Get text from webpage

If there a way to just get the text from a web page? I can get the html from a web page but need just the text.

Some possible solutions I can think of:

  • Load jQuery into the website (preferably with a data URL, so it isn’t dependend on your internet speed), and when loaded, run $("body").text(); in the website. This returns the whole text.
    1. Download node.js on your computer
    2. install browserify and cheerio via npm
    3. run browserify -r cheerio
    4. copy the output file to your iCloud Drive into the Scriptable folder (or any subfolder)
    5. in your Scriptable script import the file from above like const cheerio = importModule("lib/cheerio")("cheerio"); (assumed, you’ve placed the file at lib/cheerio.js). Why the second call? Because the file from browserify returns a function to load different modules and we want to load cheerio
    6. Load the HTML from your page in question
    7. Load the HTML into cheerio with let $ = cheerio.load(html);, where html contains the HTML
    8. Get the text with $("body").text()

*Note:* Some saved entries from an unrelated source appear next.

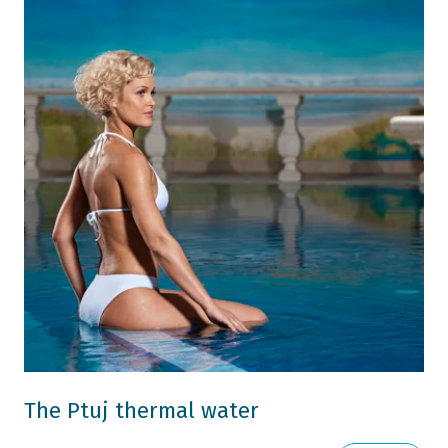
The Ptuj thermal water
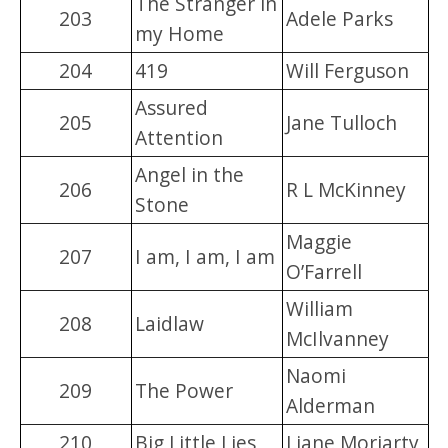
The Stranger in
203
Adele Parks
my Home
204
419
Will Ferguson
Assured
205
Jane Tulloch
Attention
Angel in the
206
R L McKinney
Stone
Maggie
207
I am, I am, I am
O’Farrell
William
208
Laidlaw
McIlvanney
Naomi
209
The Power
Alderman
210
Big Little Lies
Liane Moriarty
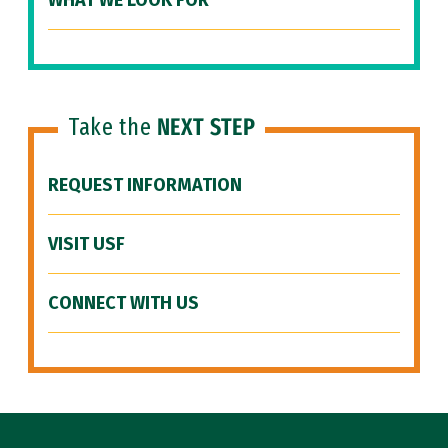
WHAT WE LOOK FOR
Take the
NEXT STEP
REQUEST INFORMATION
VISIT USF
CONNECT WITH US
Site Footer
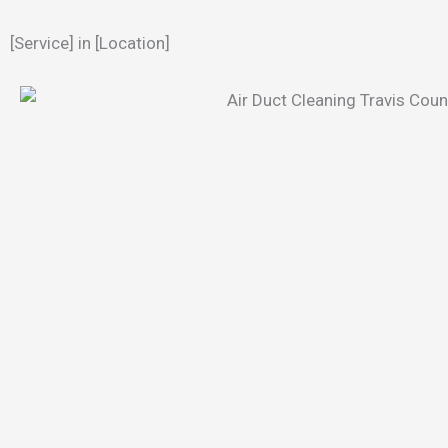
[Service] in [Location]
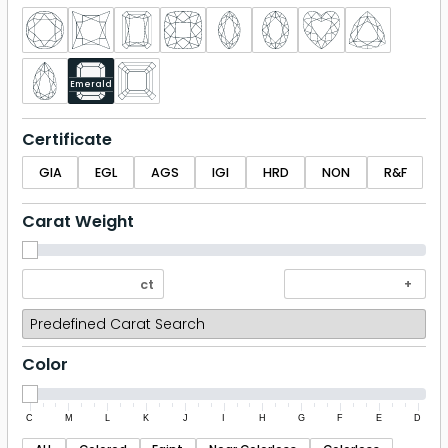
Emerald
Certificate
GIA
EGL
AGS
IGI
HRD
NON
R&F
Carat Weight
Color
C
M
L
K
J
I
H
G
F
E
D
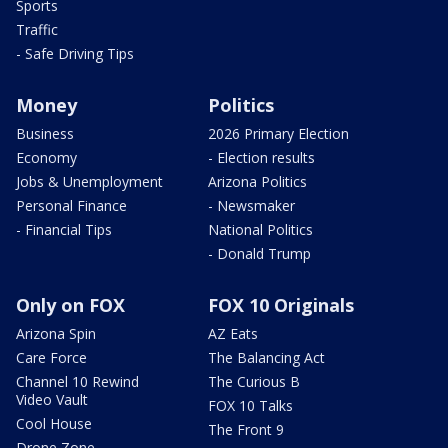
Sports
Traffic
- Safe Driving Tips
Money
Politics
Business
2026 Primary Election
Economy
- Election results
Jobs & Unemployment
Arizona Politics
Personal Finance
- Newsmaker
- Financial Tips
National Politics
- Donald Trump
Only on FOX
FOX 10 Originals
Arizona Spin
AZ Eats
Care Force
The Balancing Act
Channel 10 Rewind
The Curious B
Video Vault
FOX 10 Talks
Cool House
The Front 9
Drone Zone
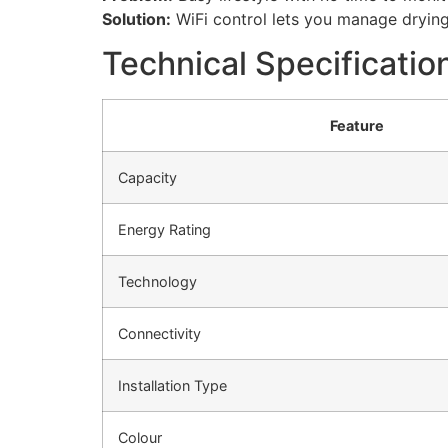
Solution:
WiFi control lets you manage dryin
Technical Specificatio
Feature
Capacity
Energy Rating
Technology
Connectivity
Installation Type
Colour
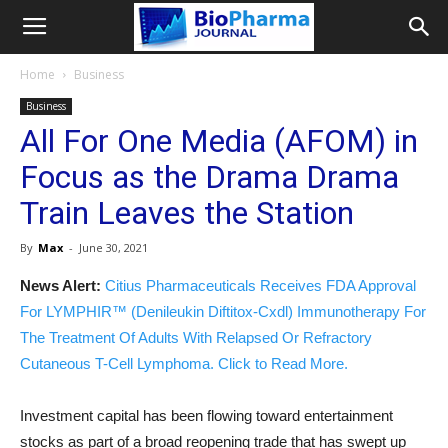
Home
Business
Business
All For One Media (AFOM) in
Focus as the Drama Drama
Train Leaves the Station
By
Max
-
June 30, 2021
News Alert:
Citius Pharmaceuticals Receives FDA Approval
For LYMPHIR™ (Denileukin Diftitox-Cxdl) Immunotherapy For
The Treatment Of Adults With Relapsed Or Refractory
Cutaneous T-Cell Lymphoma. Click to Read More.
Investment capital has been flowing toward entertainment
stocks as part of a broad reopening trade that has swept up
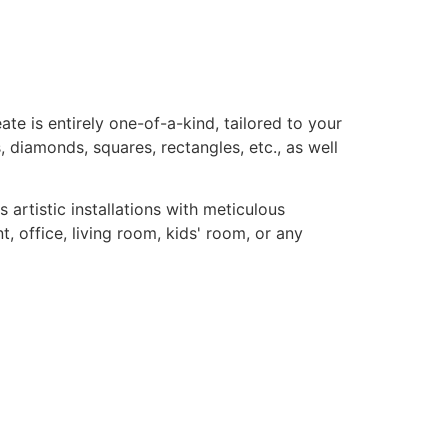
te is entirely one-of-a-kind, tailored to your
, diamonds, squares, rectangles, etc., as well
rtistic installations with meticulous
, office, living room, kids' room, or any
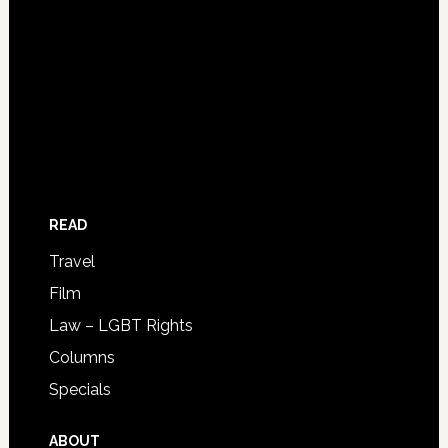
READ
Travel
Film
Law – LGBT Rights
Columns
Specials
ABOUT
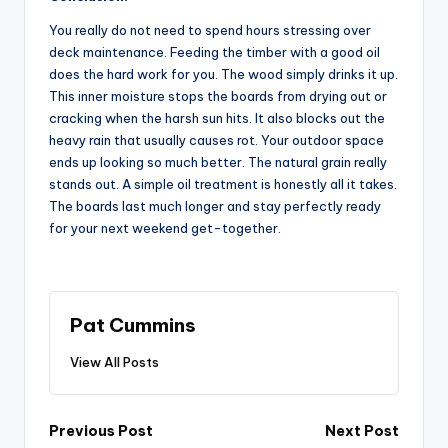
You really do not need to spend hours stressing over
deck maintenance. Feeding the timber with a good oil
does the hard work for you. The wood simply drinks it up.
This inner moisture stops the boards from drying out or
cracking when the harsh sun hits. It also blocks out the
heavy rain that usually causes rot. Your outdoor space
ends up looking so much better. The natural grain really
stands out. A simple oil treatment is honestly all it takes.
The boards last much longer and stay perfectly ready
for your next weekend get-together.
Pat Cummins
View All Posts
Post
Previous Post
Next Post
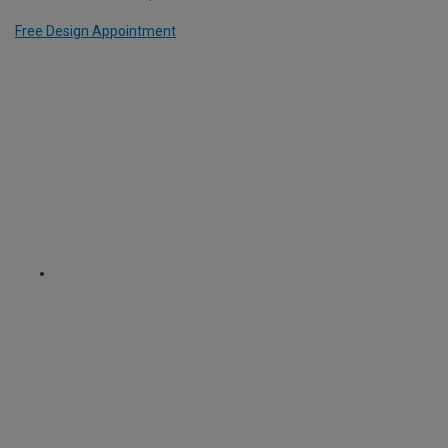
Free Design Appointment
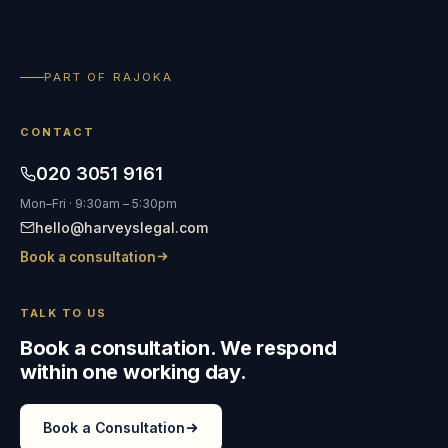
PART OF RAJOKA
CONTACT
020 3051 9161
Mon–Fri · 9:30am – 5:30pm
hello@harveyslegal.com
Book a consultation
TALK TO US
Book a consultation. We respond
within one working day.
Book a Consultation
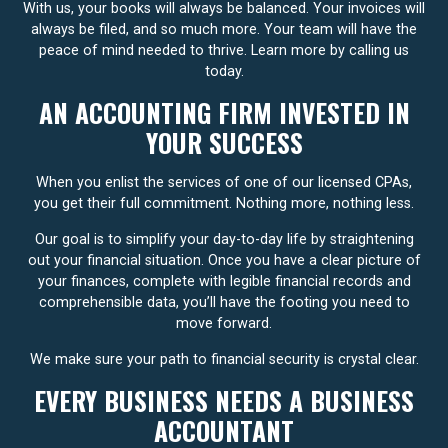
With us, your books will always be balanced. Your invoices will
always be filed, and so much more. Your team will have the
peace of mind needed to thrive. Learn more by calling us
today.
AN ACCOUNTING FIRM INVESTED IN
YOUR SUCCESS
When you enlist the services of one of our licensed CPAs,
you get their full commitment. Nothing more, nothing less.
Our goal is to simplify your day-to-day life by straightening
out your financial situation. Once you have a clear picture of
your finances, complete with legible financial records and
comprehensible data, you’ll have the footing you need to
move forward.
We make sure your path to financial security is crystal clear.
EVERY BUSINESS NEEDS A BUSINESS
ACCOUNTANT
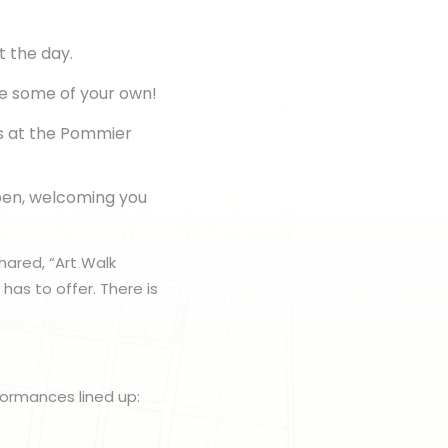
t the day.
te some of your own!
s at the Pommier
pen, welcoming you
hared, “Art Walk
has to offer. There is
rformances lined up:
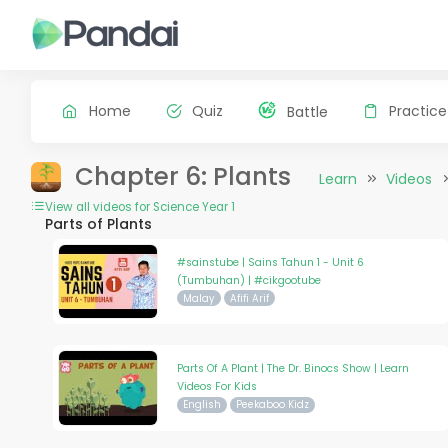
Home
Quiz
Practice
Battle
Chapter 6: Plants
Learn
Videos
View all videos for Science Year 1
Parts of Plants
#sainstube | Sains Tahun 1 - Unit 6
(Tumbuhan) | #cikgootube
Malay
Afifi Arif
Parts Of A Plant | The Dr. Binocs Show | Learn
Videos For Kids
English
Peekaboo Kidz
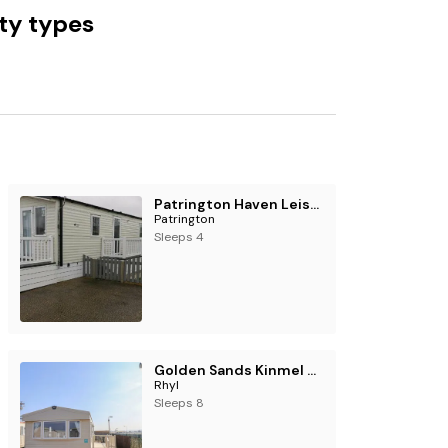
ty types
Patrington Haven Leisure Park - Holiday Accommodation 17157
Patrington
Sleeps 4
Golden Sands Kinmel Bay - 20528
Rhyl
Sleeps 8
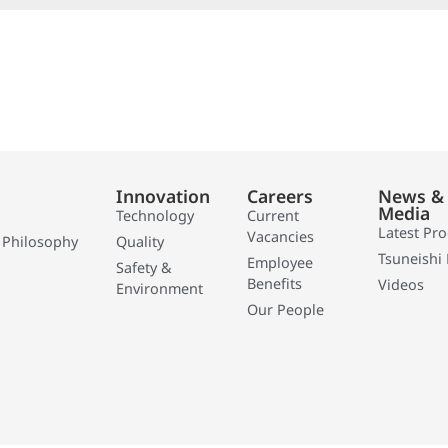
Innovation
Careers
News &
Media
Technology
Current
Latest Pr
Vacancies
 Philosophy
Quality
Tsuneishi 
Employee
Safety &
Benefits
Videos
Environment
Our People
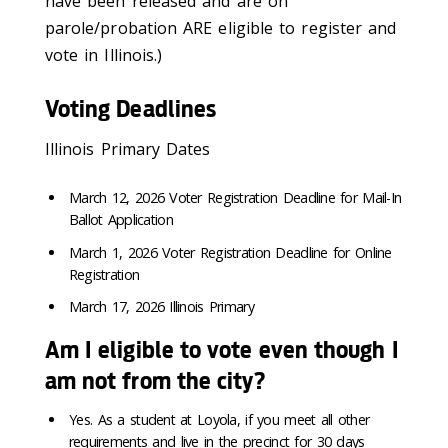
have been released and are on
parole/probation ARE eligible to register and
vote in Illinois.)
Voting Deadlines
Illinois Primary Dates
March 12, 2026 Voter Registration Deadline for Mail-In
Ballot Application
March 1, 2026 Voter Registration Deadline for Online
Registration
March 17, 2026 Illinois Primary
Am I eligible to vote even though I
am not from the city?
Yes. As a student at Loyola, if you meet all other
requirements and live in the precinct for 30 days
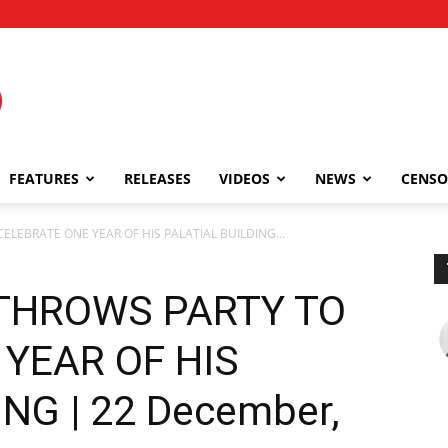
FEATURES
RELEASES
VIDEOS
NEWS
CENSO
LEBRATE ONE YEAR OF HIS PALATIAL BUILDING...
THROWS PARTY TO
YEAR OF HIS
NG | 22 December,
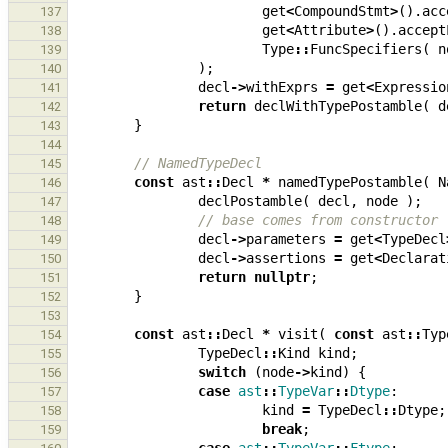
get
<
CompoundStmt
>
().
acc
137
get
<
Attribute
>
().
accept
138
Type
::
FuncSpecifiers
(
n
139
);
140
decl
->
withExprs
=
get
<
Expressio
141
return
declWithTypePostamble
(
d
142
}
143
144
// NamedTypeDecl
145
const
ast
::
Decl
*
namedTypePostamble
(
N
146
declPostamble
(
decl
,
node
);
147
// base comes from constructor
148
decl
->
parameters
=
get
<
TypeDecl
149
decl
->
assertions
=
get
<
Declarat
150
return
nullptr
;
151
}
152
153
const
ast
::
Decl
*
visit
(
const
ast
::
Typ
154
TypeDecl
::
Kind
kind
;
155
switch
(
node
->
kind
)
{
156
case
ast
::
TypeVar
::
Dtype
:
157
kind
=
TypeDecl
::
Dtype
;
158
break
;
159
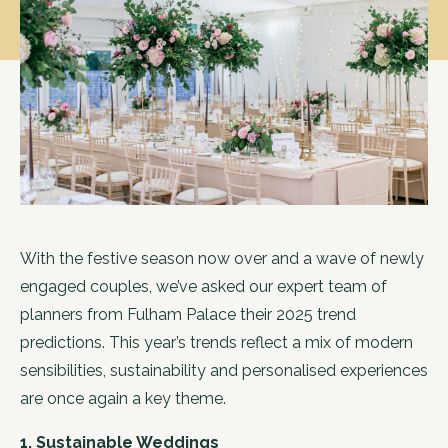
With the festive season now over and a wave of newly
engaged couples, we’ve asked our expert team of
planners from Fulham Palace their 2025 trend
predictions. This year’s trends reflect a mix of modern
sensibilities, sustainability and personalised experiences
are once again a key theme.
1. Sustainable Weddings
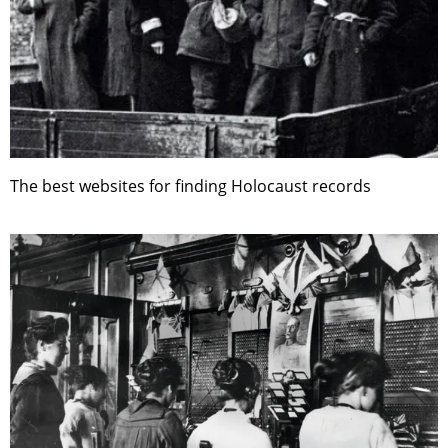
The best websites for finding Holocaust records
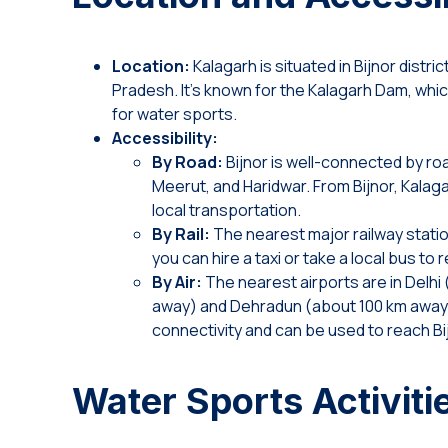
Location:
Kalagarh is situated in Bijnor distric
Pradesh. It’s known for the Kalagarh Dam, whi
for water sports.
Accessibility:
By Road:
Bijnor is well-connected by road
Meerut, and Haridwar. From Bijnor, Kalaga
local transportation.
By Rail:
The nearest major railway station
you can hire a taxi or take a local bus to
By Air:
The nearest airports are in Delhi
away) and Dehradun (about 100 km away)
connectivity and can be used to reach Bi
Water Sports Activiti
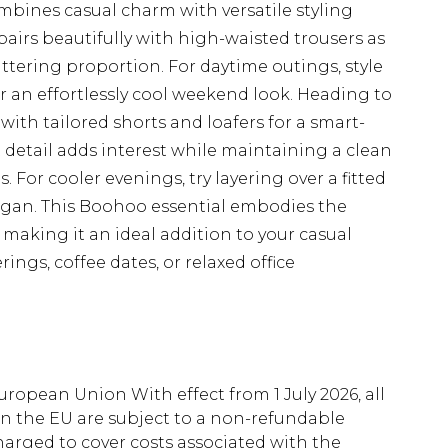
mbines casual charm with versatile styling
pairs beautifully with high-waisted trousers as
ttering proportion. For daytime outings, style
or an effortlessly cool weekend look. Heading to
ith tailored shorts and loafers for a smart-
detail adds interest while maintaining a clean
 For cooler evenings, try layering over a fitted
igan. This Boohoo essential embodies the
 making it an ideal addition to your casual
ings, coffee dates, or relaxed office
uropean Union With effect from 1 July 2026, all
in the EU are subject to a non-refundable
harged to cover costs associated with the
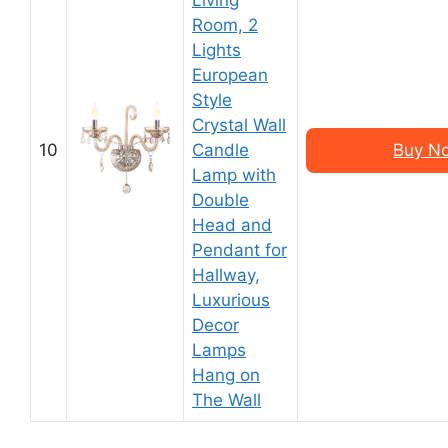
Living
Room, 2
Lights
European
Style
Crystal Wall
10
Candle
Buy N
Lamp with
Double
Head and
Pendant for
Hallway,
Luxurious
Decor
Lamps
Hang on
The Wall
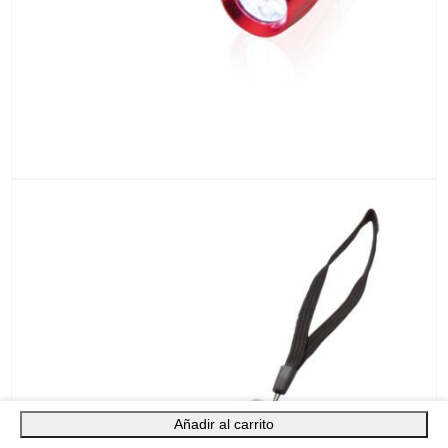
Añadir al carrito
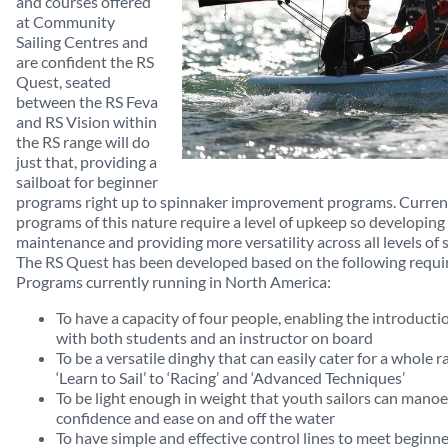
and courses offered
at Community
Sailing Centres and
are confident the RS
Quest, seated
between the RS Feva
and RS Vision within
the RS range will do
just that, providing a
sailboat for beginner
programs right up to spinnaker improvement programs. Current
programs of this nature require a level of upkeep so developing 
maintenance and providing more versatility across all levels of sa
The RS Quest has been developed based on the following requi
Programs currently running in North America:
To have a capacity of four people, enabling the introductio
with both students and an instructor on board
To be a versatile dinghy that can easily cater for a whole r
‘Learn to Sail’ to ‘Racing’ and ‘Advanced Techniques’
To be light enough in weight that youth sailors can mano
confidence and ease on and off the water
To have simple and effective control lines to meet beginn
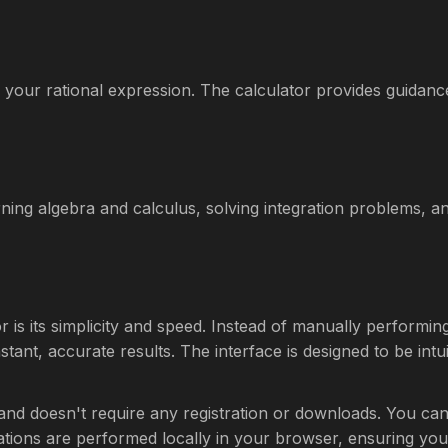
your rational expression. The calculator provides guidan
arning algebra and calculus, solving integration problems, a
or is its simplicity and speed. Instead of manually performi
tant, accurate results. The interface is designed to be intuit
 and doesn't require any registration or downloads. You ca
culations are performed locally in your browser, ensuring you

There might be some errors, I haven’t tested any of this

1 Like

This could be improved, but If you want to use shortcuts, this might get you started.

From safari, share webpage to shortcut.

Preview Text of Webpage

Yes that works…sometimes. It’s a website that has frames. So sometimes I get the body and sometimes I don’t. But then I just put in an if statement that says if body has no value run the shortcut again. Not pretty but hey it works. Thanks!